SUSE Conversations


SAN Storage Design for Xen Virtualization Based on Block Devices

variia

By: variia

September 28, 2007 11:25 am

Reads:264

Comments:0

Rating:0

This document solely focuses on a design where virtual machines are manually managed/migrated by the administrator (xm interface) and running on block devices. (logically managed hard drive partitions)

Scenario: HP EVA6000 FC SAN and 2 HP DL360G5 servers and the requirement is to create an environment where the administrator can manually (xm) migrate virtual machines between the 2 servers. We didn’t really need very high availability but flexibility. For instance we wanted to take 1 server down for maintenance, we could do it without causing too much outage to services running on virtual machines.

After browsing the Internet for a week I had to face the truth that there’s no such information, howto out there which would suit my needs.
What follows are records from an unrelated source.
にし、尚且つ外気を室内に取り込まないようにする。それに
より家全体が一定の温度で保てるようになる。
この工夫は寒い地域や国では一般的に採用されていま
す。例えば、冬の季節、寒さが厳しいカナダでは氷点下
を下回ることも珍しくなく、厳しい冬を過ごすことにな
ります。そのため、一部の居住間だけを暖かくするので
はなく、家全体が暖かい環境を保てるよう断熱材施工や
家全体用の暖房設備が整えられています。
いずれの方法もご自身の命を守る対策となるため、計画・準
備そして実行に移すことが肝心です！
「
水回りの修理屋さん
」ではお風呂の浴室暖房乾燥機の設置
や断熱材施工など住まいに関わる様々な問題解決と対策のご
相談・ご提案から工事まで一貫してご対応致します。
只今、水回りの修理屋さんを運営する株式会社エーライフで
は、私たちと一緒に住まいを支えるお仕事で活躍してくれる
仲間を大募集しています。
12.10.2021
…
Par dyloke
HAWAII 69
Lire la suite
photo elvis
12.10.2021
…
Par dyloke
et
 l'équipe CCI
I was able find some VMware ESX related papers and Novell’s ultimate HA storage foundation. The problem with both is that they run virtual machines on file images what we cannot do due to the nature of our virtual machines (high I/O).

Question I didn’t have answer for:

Q: What is really needed for being able to migrate a Xen virtual machine (running off a block device) from one host to another?
A: Nothing really just the block device to be available on both servers.
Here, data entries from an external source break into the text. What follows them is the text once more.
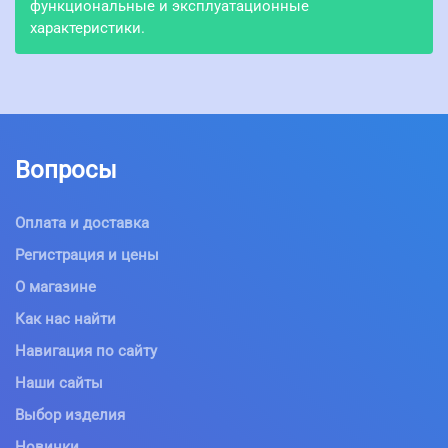
функциональные и эксплуатационные
характеристики.
Вопросы
Оплата и доставка
Регистрация и цены
О магазине
Как нас найти
Навигация по сайту
Наши сайты
Выбор изделия
Новинки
Even with “–live” option the migration can be done without having any kind of cluster aware file system on the 2 servers or on the (shared) block devices, I did test it throughly. However we want to use it in production environment therefore for extra safety I do not recommend doing migrations with “–live” option without cluster aware file system even though Xen is very sophisticated software. There might be situations when the buffer is not cleared and the VM is already migrated over causing race conditions where 2 dom0s might try to write to the same (shared) block device corrupting your filesystem. According to my tests a virtual machine with 512M of RAM and normal I/O load migrates over ~6-8 seconds and only 8 ping packets get lost which is fairly affordable.
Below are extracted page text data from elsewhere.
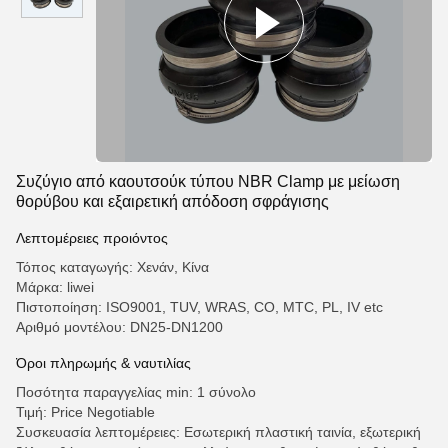
Συζύγιο από καουτσούκ τύπου NBR Clamp με μείωση
θορύβου και εξαιρετική απόδοση σφράγισης
Λεπτομέρειες προιόντος
Τόπος καταγωγής: Χενάν, Κίνα
Μάρκα: liwei
Πιστοποίηση: ISO9001, TUV, WRAS, CO, MTC, PL, IV etc
Αριθμό μοντέλου: DN25-DN1200
Όροι πληρωμής & ναυτιλίας
Ποσότητα παραγγελίας min: 1 σύνολο
Τιμή: Price Negotiable
Συσκευασία λεπτομέρειες: Εσωτερική πλαστική ταινία, εξωτερική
I have ended up with 2 possible solutions:

  1. Create a separate LUN for each virtual machine
    • The problem of this is that due to multipathing every LUN creates 2 devices. After a while
      it becomes unmanageable, the multipath configuration can become fairly big and complex along the SAN configuration as each LUN needs to be presented to all dom0 hosts not to mention that every time you need a LUN you have to nag the SAN administrator.

     

    • The advantage is that it doesn’t need any further software (except multipathd) which makes this solution very feasible for small systems. (5-10 VMs)

 

  1. Use some sort of cluster volume management
    • The issue with this is that it involves some level of complexity therefore requires knowledge of several software products. It can also be overwhelming and unnecessary for small systems.

     

    • The advantage is that you need just one big LUN which is managed by the Xen administrators providing ultimate flexibility over your storage.

    We need the second option so this document explains how to achieve that. I assume you already have the LUN created and presented to both (or more) dom0 hosts.

 

  • NTP Setup

 

 

The time on the two physical machines needs to be synchronized. Several components in the HASF stack require this. I have configured both nodes to use our internal ntp servers (3 of them) in addition to the other node which would give us fairly decent redundancy.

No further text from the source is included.